(GIVEN ENTRIES begins)
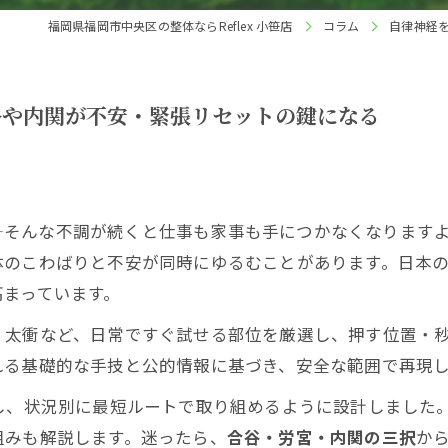
福岡県福岡市中央区の整体ならReflex 小笹店
コラム
自律神経
谷や内関が不安・緊張リセットの鍵になる
そんな不調が続くと仕事も家事も手につかなくなりますよね
体のこわばりと不安が同時にゆるむことがあります。日本
高まっています。
・太衝など、日常ですぐ試せる部位を厳選し、押す位置・
れる基礎的な手技と公的情報に基づき、安全な範囲で再現
クし、状況別に最短ルートで取り組めるように設計しました
組みも解説します。迷ったら、
合谷・労宮・内関の三択
か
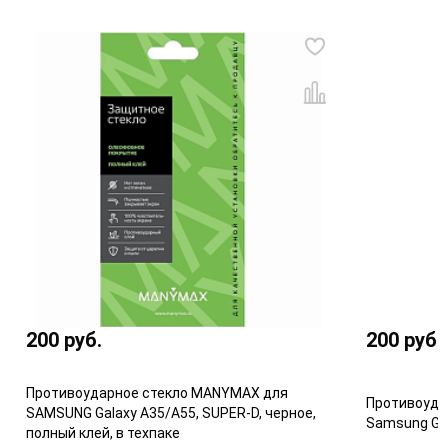
200
руб.
200
руб.
Противоударное стекло MANYMAX для
Противоуда
SAMSUNG Galaxy A35/А55, SUPER-D, черное,
Samsung Ga
полный клей, в техпаке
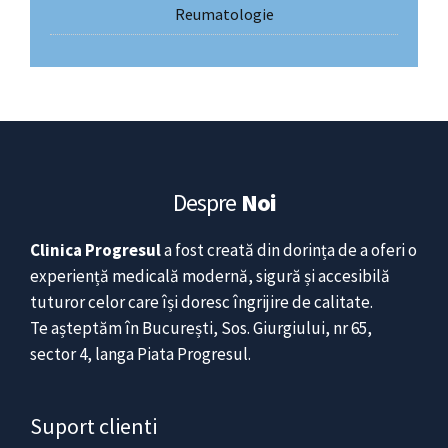
Reumatologie
Despre
Noi
Clinica Progresul
a fost creată din dorința de a oferi o
experiență medicală modernă, sigură și accesibilă
tuturor celor care își doresc îngrijire de calitate.
Te așteptăm în București, Sos. Giurgiului, nr 65,
sector 4, langa Piata Progresul.
Suport clienti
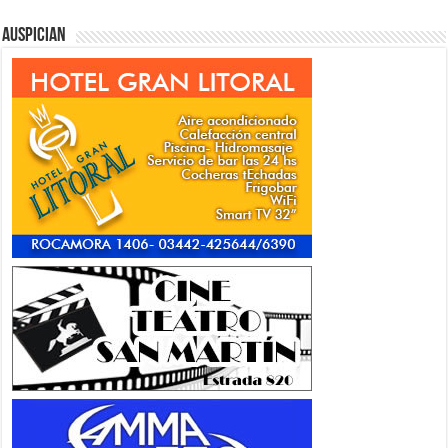
Auspician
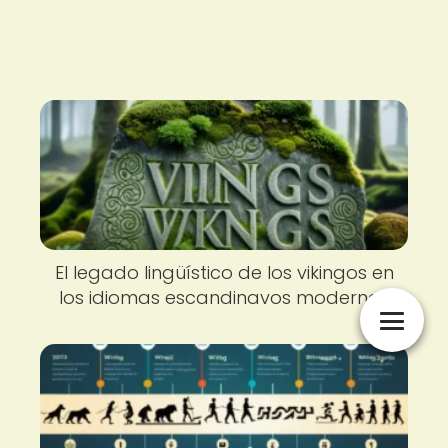
El legado lingüístico de los vikingos en
los idiomas escandinavos modernos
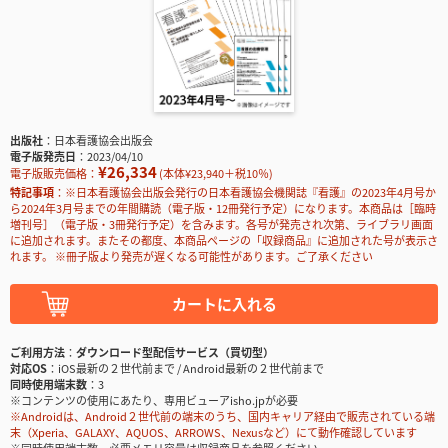
出版社
日本看護協会出版会
電子版発売日
2023/04/10
¥26,334
電子版販売価格：
(本体¥23,940＋税10％)
特記事項
※日本看護協会出版会発行の日本看護協会機関誌『看護』の2023年4月号か
ら2024年3月号までの年間購読（電子版・12冊発行予定）になります。本商品は［臨時
増刊号］（電子版・3冊発行予定）を含みます。各号が発売され次第、ライブラリ画面
に追加されます。またその都度、本商品ページの「収録商品』に追加された号が表示さ
れます。 ※冊子版より発売が遅くなる可能性があります。ご了承ください
カートに入れる
ご利用方法
ダウンロード型配信サービス（買切型）
対応OS
iOS最新の２世代前まで / Android最新の２世代前まで
同時使用端末数
3
※コンテンツの使用にあたり、専用ビューアisho.jpが必要
※Androidは、Android２世代前の端末のうち、国内キャリア経由で販売されている端
末（Xperia、GALAXY、AQUOS、ARROWS、Nexusなど）にて動作確認しています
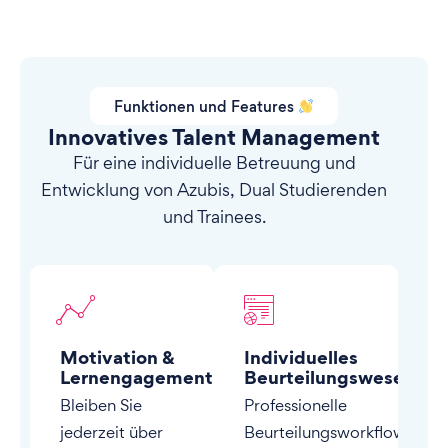
Funktionen und Features
Innovatives Talent Management
Für eine individuelle Betreuung und
Entwicklung von Azubis, Dual Studierenden
und Trainees.
Motivation &
Individuelles
Lernengagement
Beurteilungswesen
Bleiben Sie
Professionelle
jederzeit über
Beurteilungsworkflows,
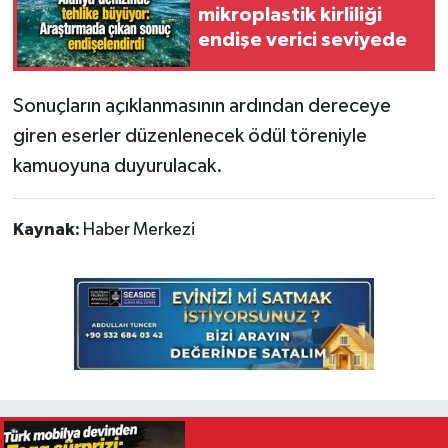
mikroplastik kirliliği
endişe verici seviyede
Sonuçların açıklanmasının ardından dereceye
giren eserler düzenlenecek ödül töreniyle
kamuoyuna duyurulacak.
Kaynak:
Haber Merkezi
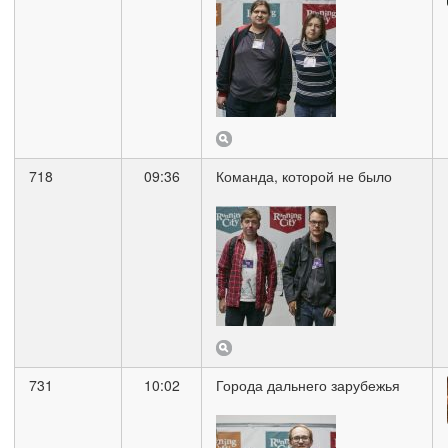
718
09:36
Команда, которой не было
731
10:02
Города дальнего зарубежья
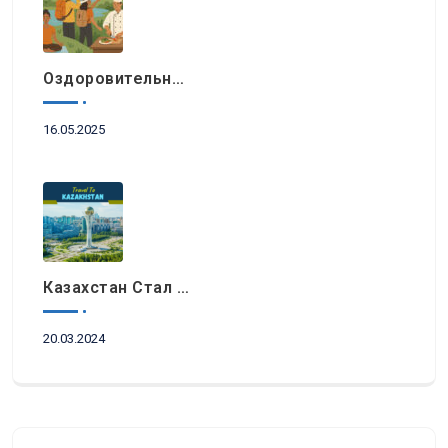
Оздоровительный Отдых, Знакомство С Природными Достопримечательностями И Гастрономический Туризм Возглавляют Список Туристических Трендов 2025 Года В Регионе EEMEA
16.05.2025
Казахстан Стал Топовым Направлением Для Туристов Из ОАЭ Во Время Ораза-Айта
20.03.2024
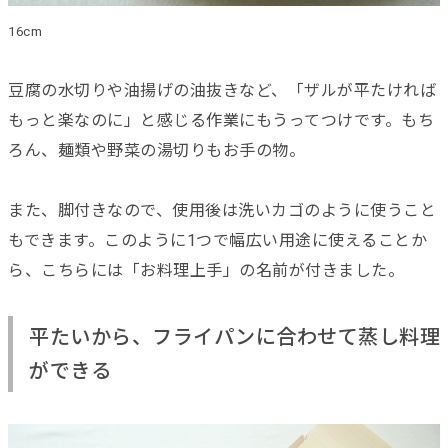
16cm
豆腐の水切りや油揚げの油抜きなど、「ザルが平たければ
もっと楽なのに」と感じる作業にもうってつけです。もち
ろん、麺類や野菜の湯切りもお手の物。
また、脚付きなので、使用後は洗いカゴのように使うこと
もできます。このように1つで幅広い用途に使えることか
ら、こちらには「お料理上手」の名前が付きました。
平たいから、フライパンに合わせて蒸し料理
ができる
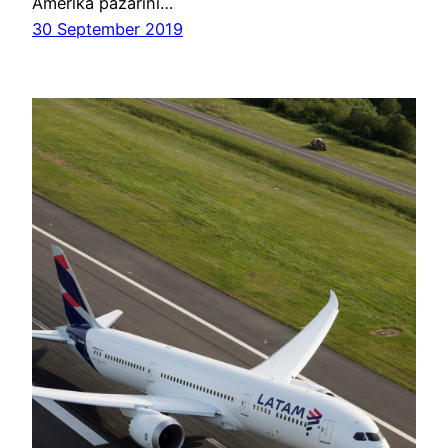
Amerika pazarını…
30 September 2019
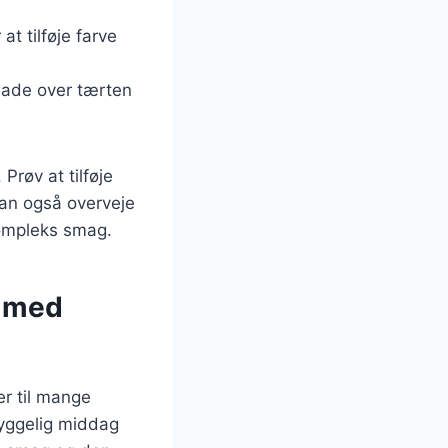
t tilføje farve
lade over tærten
Prøv at tilføje
kan også overveje
kompleks smag.
e med
er til mange
hyggelig middag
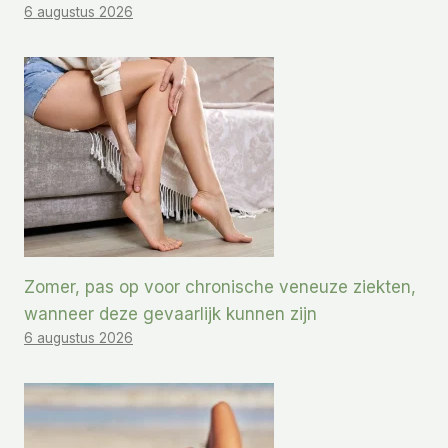
6 augustus 2026
Zomer, pas op voor chronische veneuze ziekten,
wanneer deze gevaarlijk kunnen zijn
6 augustus 2026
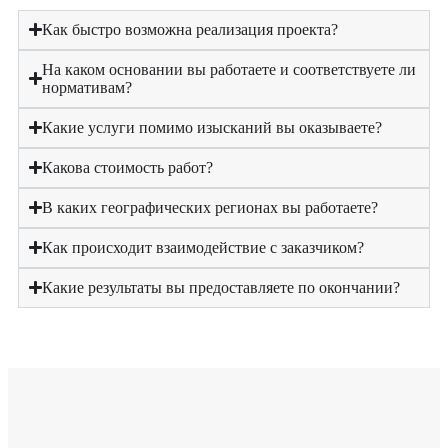
Как быстро возможна реализация проекта?
На каком основании вы работаете и соответствуете ли
нормативам?
Какие услуги помимо изысканий вы оказываете?
Какова стоимость работ?
В каких географических регионах вы работаете?
Как происходит взаимодействие с заказчиком?
Какие результаты вы предоставляете по окончании?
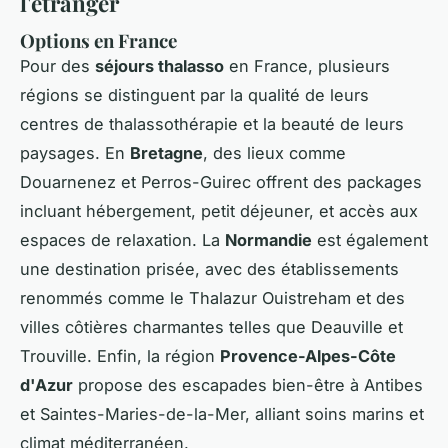
l'étranger
Options en France
Pour des
séjours thalasso
en France, plusieurs
régions se distinguent par la qualité de leurs
centres de thalassothérapie et la beauté de leurs
paysages. En
Bretagne
, des lieux comme
Douarnenez et Perros-Guirec offrent des packages
incluant hébergement, petit déjeuner, et accès aux
espaces de relaxation. La
Normandie
est également
une destination prisée, avec des établissements
renommés comme le Thalazur Ouistreham et des
villes côtières charmantes telles que Deauville et
Trouville. Enfin, la région
Provence-Alpes-Côte
d'Azur
propose des escapades bien-être à Antibes
et Saintes-Maries-de-la-Mer, alliant soins marins et
climat méditerranéen.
(GIVEN ENTRIES ends)
The full listing above, duplicated exactly and without its pictures, is the answer.

福岡県福岡市中央区の整体ならReflex 小笹店
コラム
自律神経
谷や内関が不安・緊張リセットの鍵になる
そんな不調が続くと仕事も家事も手につかなくなりますよね
体のこわばりと不安が同時にゆるむことがあります。日本
高まっています。
・太衝など、日常ですぐ試せる部位を厳選し、押す位置・
れる基礎的な手技と公的情報に基づき、安全な範囲で再現
クし、状況別に最短ルートで取り組めるように設計しました
組みも解説します。迷ったら、
合谷・労宮・内関の三択
か
200
руб.
200
руб.
Противоударное стекло MANYMAX для
Противоуда
SAMSUNG Galaxy A35/А55, SUPER-D, черное,
Samsung Ga
полный клей, в техпаке
Reumatologie
Despre
Noi
Clinica Progresul
a fost creată din dorința de a oferi o
experiență medicală modernă, sigură și accesibilă
tuturor celor care își doresc îngrijire de calitate.
Te așteptăm în București, Sos. Giurgiului, nr 65,
sector 4, langa Piata Progresul.
Suport clienti
Auspician
El legado lingüístico de los vikingos en
los idiomas escandinavos modernos
出版社
日本看護協会出版会
電子版発売日
2023/04/10
¥26,334
電子版販売価格：
(本体¥23,940＋税10％)
特記事項
※日本看護協会出版会発行の日本看護協会機関誌『看護』の2023年4月号か
ら2024年3月号までの年間購読（電子版・12冊発行予定）になります。本商品は［臨時
増刊号］（電子版・3冊発行予定）を含みます。各号が発売され次第、ライブラリ画面
に追加されます。またその都度、本商品ページの「収録商品』に追加された号が表示さ
れます。 ※冊子版より発売が遅くなる可能性があります。ご了承ください
カートに入れる
ご利用方法
ダウンロード型配信サービス（買切型）
対応OS
iOS最新の２世代前まで / Android最新の２世代前まで
同時使用端末数
3
※コンテンツの使用にあたり、専用ビューアisho.jpが必要
※Androidは、Android２世代前の端末のうち、国内キャリア経由で販売されている端
末（Xperia、GALAXY、AQUOS、ARROWS、Nexusなど）にて動作確認しています
Funktionen und Features
Innovatives Talent Management
Für eine individuelle Betreuung und
Entwicklung von Azubis, Dual Studierenden
und Trainees.
Motivation &
Individuelles
Lernengagement
Beurteilungswesen
Bleiben Sie
Professionelle
jederzeit über
Beurteilungsworkflows,
mikroplastik kirliliği
endişe verici seviyede
Sonuçların açıklanmasının ardından dereceye
giren eserler düzenlenecek ödül töreniyle
kamuoyuna duyurulacak.
Kaynak:
Haber Merkezi
718
09:36
Команда, которой не было
731
10:02
Города дальнего зарубежья
Оздоровительный Отдых, Знакомство С Природными Достопримечательностями И Гастрономический Туризм Возглавляют Список Туристических Трендов 2025 Года В Регионе EEMEA
16.05.2025
Казахстан Стал Топовым Направлением Для Туристов Из ОАЭ Во Время Ораза-Айта
20.03.2024
16cm
豆腐の水切りや油揚げの油抜きなど、「ザルが平たければ
もっと楽なのに」と感じる作業にもうってつけです。もち
ろん、麺類や野菜の湯切りもお手の物。
また、脚付きなので、使用後は洗いカゴのように使うこと
もできます。このように1つで幅広い用途に使えることか
ら、こちらには「お料理上手」の名前が付きました。
平たいから、フライパンに合わせて蒸し料理
ができる
Amerika pazarını…
30 September 2019
t tilføje farve
lade over tærten
Prøv at tilføje
kan også overveje
kompleks smag.
e med
er til mange
hyggelig middag
6 augustus 2026
Zomer, pas op voor chronische veneuze ziekten,
wanneer deze gevaarlijk kunnen zijn
6 augustus 2026
Как быстро возможна реализация проекта?
На каком основании вы работаете и соответствуете ли
нормативам?
Какие услуги помимо изысканий вы оказываете?
Какова стоимость работ?
В каких географических регионах вы работаете?
Как происходит взаимодействие с заказчиком?
Какие результаты вы предоставляете по окончании?
l'étranger
Options en France
Pour des
séjours thalasso
en France, plusieurs
régions se distinguent par la qualité de leurs
centres de thalassothérapie et la beauté de leurs
paysages. En
Bretagne
, des lieux comme
Douarnenez et Perros-Guirec offrent des packages
incluant hébergement, petit déjeuner, et accès aux
espaces de relaxation. La
Normandie
est également
une destination prisée, avec des établissements
renommés comme le Thalazur Ouistreham et des
villes côtières charmantes telles que Deauville et
Trouville. Enfin, la région
Provence-Alpes-Côte
d'Azur
propose des escapades bien-être à Antibes
et Saintes-Maries-de-la-Mer, alliant soins marins et
climat méditerranéen.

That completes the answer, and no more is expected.